Enfin, la situation kenyane dit quelque chose de plus large sur le moment africain actuel. Derrière les conflits, les mobilisations et les crises budgétaires, il existe une question fondamentale : qui doit payer le coût de l’insertion du continent dans l’économie mondiale ? Les peuples africains acceptent de moins en moins que les politiques publiques soient principalement dictées par les exigences des marchés financiers, des créanciers ou des institutions internationales, tandis que les inégalités continuent de se creuser.

Le Kenya apparaît ainsi comme un laboratoire des contradictions africaines contemporaines : modernisation rapide, mais peu inclusive ; croissance sans redistribution suffisante ; insertion mondialisée sans souveraineté économique complète ; jeunesse connectée, mais socialement précarisée. Ce qui s’y joue dépasse largement le cadre national.

Les organisations progressistes africaines face au sommet

Quelle est la position des organisations progressistes et communistes d’Afrique sur ce sommet ?

Les organisations progressistes et communistes africaines n’ont pas, dans leur majorité, adopté de position spécifique sur le sommet Africa Forward en tant que tel. Les forces avec lesquelles nous entretenons des relations suivies, comme le South African Communist Party, le Sudanese Communist Party, le PAICV, le Parti des Peuples africains, Côte d’Ivoire, UNIR-PS, ou encore des forces politiques émergentes comme PASTEF, considèrent généralement ce type de rencontre comme un sommet parmi d’autres dans le cadre des relations entre puissances internationales et États africains.

Leur critique ne vise donc pas prioritairement ce forum particulier, mais davantage la structure globale des rapports internationaux.

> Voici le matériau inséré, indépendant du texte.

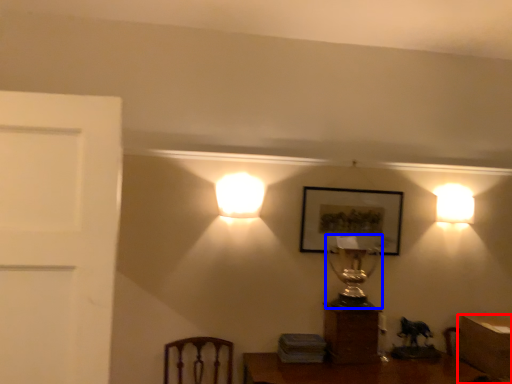 Question: Which object appears farthest to the camera in this image, table (highlighted by a red box) or table lamp (highlighted by a blue box)?

Choices:
 (A) table
 (B) table lamp

Answer: (B) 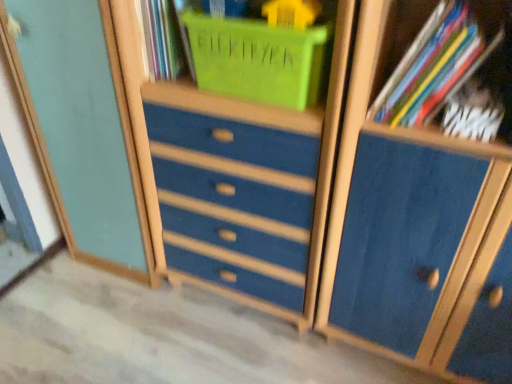 Question: In the image, is multicolored paper at upper right, which is the 1th book in top-to-bottom order, positioned in front of or behind matte blue cabinet at left?

Choices:
 (A) behind
 (B) front

Answer: (B)

Question: Is multicolored paper at upper right, which is the 1th book in top-to-bottom order, inside or outside of matte blue cabinet at left?

Choices:
 (A) outside
 (B) inside

Answer: (A)

Question: Which object is positioned closest to the matte blue cabinet at left?

Choices:
 (A) blue painted wood dresser at center
 (B) matte plastic basket at upper center
 (C) multicolored paper at upper right, which is the 1th book in top-to-bottom order
 (D) blue matte cabinet at center
 (E) white matte book at upper right, which is counted as the second book, starting from the top

Answer: (A)

Question: Estimate the real-world distances between objects in this image. Which object is closer to the white matte book at upper right, which is counted as the second book, starting from the top?

Choices:
 (A) blue painted wood dresser at center
 (B) matte blue cabinet at left
 (C) matte plastic basket at upper center
 (D) blue matte cabinet at center
 (E) multicolored paper at upper right, which is the 1th book in top-to-bottom order

Answer: (E) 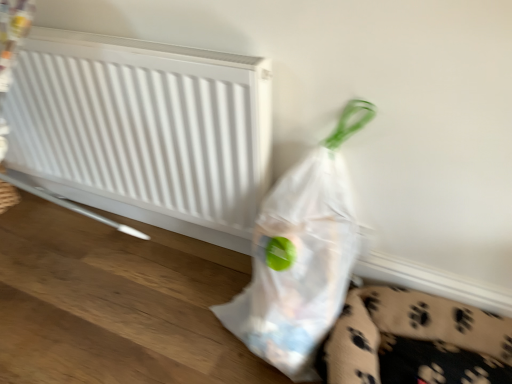 What do you see at coordinates (144, 129) in the screenshot?
I see `white matte radiator at upper left` at bounding box center [144, 129].

Find the location of `white matte radiator at upper left`. white matte radiator at upper left is located at coordinates (144, 129).

What do you see at coordinates (301, 257) in the screenshot? I see `transparent plastic bag at lower right` at bounding box center [301, 257].

What is the approximate height of transparent plastic bag at lower right?

transparent plastic bag at lower right is 64.06 centimeters tall.

Image resolution: width=512 pixels, height=384 pixels. I want to click on transparent plastic bag at lower right, so click(x=301, y=257).

This screenshot has width=512, height=384. Identify the location of white matte radiator at upper left. (144, 129).

Is transparent plastic bag at lower right to the left or to the right of white matte radiator at upper left in the image?

transparent plastic bag at lower right is positioned on white matte radiator at upper left's right side.

Considering their positions, is transparent plastic bag at lower right located in front of or behind white matte radiator at upper left?

transparent plastic bag at lower right is positioned closer to the viewer than white matte radiator at upper left.

Between point (310, 322) and point (209, 56), which one is positioned in front?

The point (209, 56) is in front.

From the image's perspective, which one is positioned lower, transparent plastic bag at lower right or white matte radiator at upper left?

transparent plastic bag at lower right.

From a real-world perspective, between transparent plastic bag at lower right and white matte radiator at upper left, who is vertically higher?

white matte radiator at upper left is physically above.

Which of these two, transparent plastic bag at lower right or white matte radiator at upper left, is wider?

Wider between the two is transparent plastic bag at lower right.

Is transparent plastic bag at lower right shorter than white matte radiator at upper left?

No, transparent plastic bag at lower right is not shorter than white matte radiator at upper left.

Between transparent plastic bag at lower right and white matte radiator at upper left, which one has larger size?

transparent plastic bag at lower right.

Is transparent plastic bag at lower right not within white matte radiator at upper left?

Indeed, transparent plastic bag at lower right is completely outside white matte radiator at upper left.

Is there a large distance between transparent plastic bag at lower right and white matte radiator at upper left?

No, transparent plastic bag at lower right is not far from white matte radiator at upper left.

Consider the image. Is transparent plastic bag at lower right looking in the opposite direction of white matte radiator at upper left?

No.

What's the angular difference between transparent plastic bag at lower right and white matte radiator at upper left's facing directions?

There is a 1.31-degree angle between the facing directions of transparent plastic bag at lower right and white matte radiator at upper left.

I want to click on radiator lying behind the transparent plastic bag at lower right, so click(x=144, y=129).

Considering the positions of objects white matte radiator at upper left and transparent plastic bag at lower right in the image provided, who is more to the right, white matte radiator at upper left or transparent plastic bag at lower right?

From the viewer's perspective, transparent plastic bag at lower right appears more on the right side.

Which object is closer to the camera taking this photo, white matte radiator at upper left or transparent plastic bag at lower right?

transparent plastic bag at lower right is in front.

Which is closer to the camera, [180,49] or [362,121]?

Clearly, point [180,49] is more distant from the camera than point [362,121].

Based on the photo, from the image's perspective, would you say white matte radiator at upper left is positioned over transparent plastic bag at lower right?

Indeed, from the image's perspective, white matte radiator at upper left is shown above transparent plastic bag at lower right.

From a real-world perspective, is white matte radiator at upper left positioned under transparent plastic bag at lower right based on gravity?

No, from a real-world perspective, white matte radiator at upper left is not beneath transparent plastic bag at lower right.

Between white matte radiator at upper left and transparent plastic bag at lower right, which one has smaller width?

With smaller width is white matte radiator at upper left.

Between white matte radiator at upper left and transparent plastic bag at lower right, which one has less height?

Standing shorter between the two is white matte radiator at upper left.

Considering the sizes of objects white matte radiator at upper left and transparent plastic bag at lower right in the image provided, who is bigger, white matte radiator at upper left or transparent plastic bag at lower right?

With larger size is transparent plastic bag at lower right.

Can we say white matte radiator at upper left lies outside transparent plastic bag at lower right?

Absolutely, white matte radiator at upper left is external to transparent plastic bag at lower right.

Is white matte radiator at upper left placed right next to transparent plastic bag at lower right?

white matte radiator at upper left and transparent plastic bag at lower right are clearly separated.

Could you tell me if white matte radiator at upper left is facing transparent plastic bag at lower right?

No, white matte radiator at upper left is not facing towards transparent plastic bag at lower right.

How much distance is there between white matte radiator at upper left and transparent plastic bag at lower right?

white matte radiator at upper left is 16.63 inches from transparent plastic bag at lower right.

This screenshot has height=384, width=512. I want to click on radiator that appears above the transparent plastic bag at lower right (from the image's perspective), so click(144, 129).

At what (x,y) coordinates should I click in order to perform the action: click on plastic bag on the right of white matte radiator at upper left. Please return your answer as a coordinate pair (x, y). Looking at the image, I should click on (301, 257).

Where is `radiator on the left of the transparent plastic bag at lower right`? The width and height of the screenshot is (512, 384). radiator on the left of the transparent plastic bag at lower right is located at coordinates (144, 129). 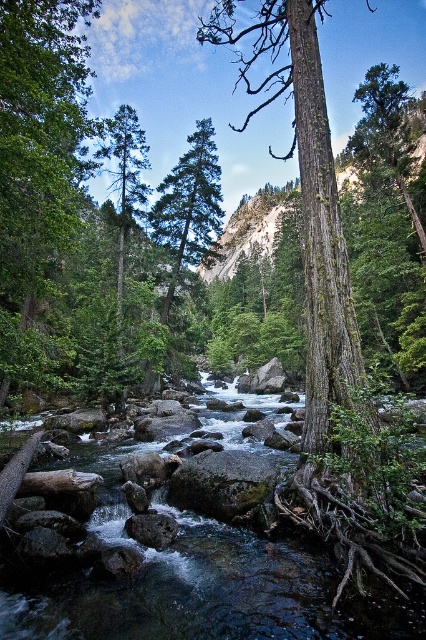 You are standing at the camera position observing the serene natural scene. There is a specific point marked at coordinates point (x=301, y=173). Can you determine if this point is within a safe distance for you to reach without entering the river?

The point point (x=301, y=173) is 7.18 meters away from the camera, so it is within a safe distance to reach without entering the river.

Consider the image. You are standing at the edge of the river in the scene and notice a specific location marked by the coordinates point (307, 198). What object is located at that point?

The point (307, 198) corresponds to the green mossy tree at center. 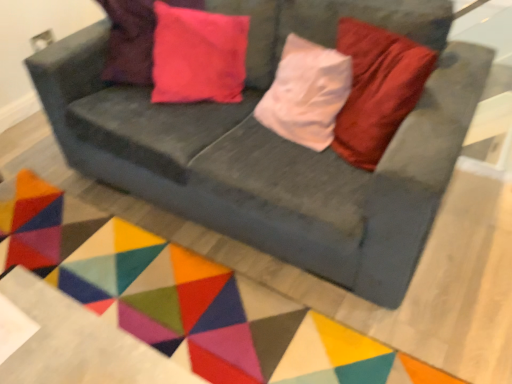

Ce qui est mis en cause, c’est l’iniquité du système mondial, la persistance de relations asymétriques entre le Nord et le Sud, le poids des institutions financières internationales, les logiques extractives et les mécanismes qui maintiennent de nombreux pays africains dans une position subalterne dans la division internationale du travail.

Pour beaucoup de ces organisations, la question centrale n’est pas simplement de savoir avec quelle puissance coopérer, mais dans quelles conditions se fait cette coopération : transfert de technologies ou simple extraction ? Industrialisation locale ou exportation brute des ressources ? Souveraineté budgétaire ou dépendance financière ? C’est autour de ces enjeux que se structurent principalement les débats.

Nous avons d’ailleurs été sollicités dans le cadre d’une initiative impulsée autour du Communist Party Marxist Kenya. Nous n’y avons pas donné suite, à la fois en raison de divergences politiques de fond avec cette organisation, mais aussi à cause d’une approche que nous avons jugée comminatoire dans la manière de construire les échanges. Pour nous, aucune convergence progressiste sérieuse ne peut se bâtir durablement sans respect mutuel, sans culture du dialogue et sans reconnaissance de la diversité des trajectoires politiques nationales.